Assurer la protection juridique de l’institution
Plus une institution est reconnue et exposée, plus son nom et son image sont susceptibles d’être détournés à des fins malveillantes. Aussi, bien que pensée en premier lieu pour renforcer la lisibilité et la confiance dans la statistique publique, cette identité visuelle commune a également soulevé la question de sa protection juridique, devenue une priorité stratégique face aux menaces en ligne.
Premier axe de cette stratégie : protéger les signes distinctifs du service statistique publique. Le nouveau signe de l’Insee a ainsi été sécurisé par un dépôt de marque de l’Union européenne, lui conférant un droit antérieur pour agir en cas d’atteinte à son nom ou à son identité en ligne. Par ailleurs, outre le dépôt de marque effectué, l’Insee et les 16 SSM bénéficient d’une protection renforcée de leurs dénominations depuis la réforme du droit des marques de 2019. Ce cadre juridique leur permet d’agir en cas d’usurpation, sans qu’un dépôt spécifique soit requis pour chacun des signes de ces services.
Enfin, la lutte contre le cybersquattage constitue le second axe opérationnel de cette protection.
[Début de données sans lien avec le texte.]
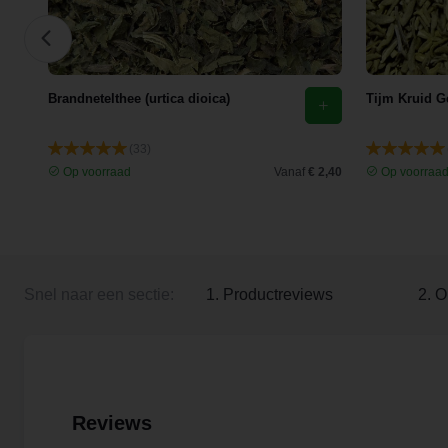
Brandnetelthee (urtica dioica)
Tijm Kruid G
(33)
 3,25
Op voorraad
Vanaf
€ 2,40
Op voorraa
Snel naar een sectie:
1. Productreviews
2. O
Reviews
Il faut dire que l’Insee illustre, très concrètement, les risques auxquels sont exposées les institutions fortement identifiées : son autorité et la confiance qu’il inspire sont régulièrement instrumentalisées pour créer de faux sites, diffuser de fausses enquêtes ou mener des campagnes d’hameçonnage. La marque antérieure y joue alors un rôle déterminant, en permettant d’agir contre les sites frauduleux et de récupérer ou supprimer des noms de domaine litigieux, notamment pour les extensions génériques (.com, .net, .org).
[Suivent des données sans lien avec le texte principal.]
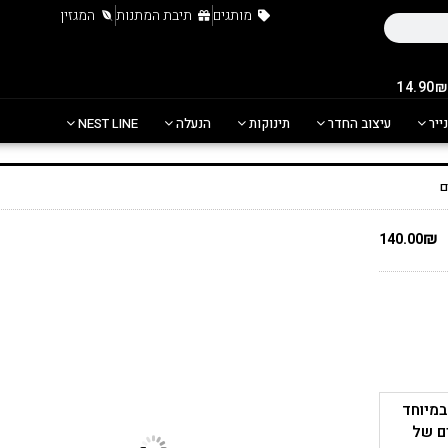
מותגים
תיבת המתנות
המגזין
נייר
עיצוב החדר
תינוקות
הנעלה
NEST LINE
₪
140.00
במיוחד
ים של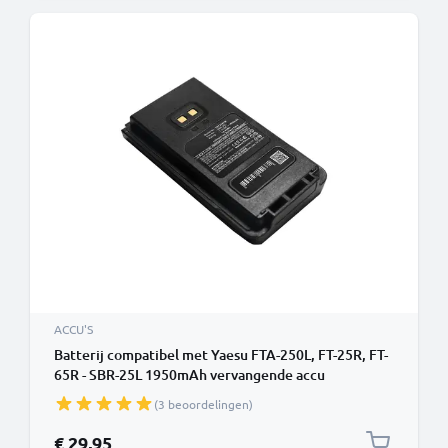
ACCU'S
Batterij compatibel met Yaesu FTA-250L, FT-25R, FT-
65R - SBR-25L 1950mAh vervangende accu
reservebatterij extra energie
(3 beoordelingen)
€ 29,95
À l’ère du numérique, cette protection juridique reste un outil clé pour garantir la confiance du public dans l’information statistique. Elle illustre une approche équilibrée : sécuriser prioritairement les signes les plus exposés tout en s’appuyant sur des protections existantes pour préserver l’identité collective et la crédibilité du réseau de la statistique publique face à la complexité et aux défis croissants de l’environnement numérique.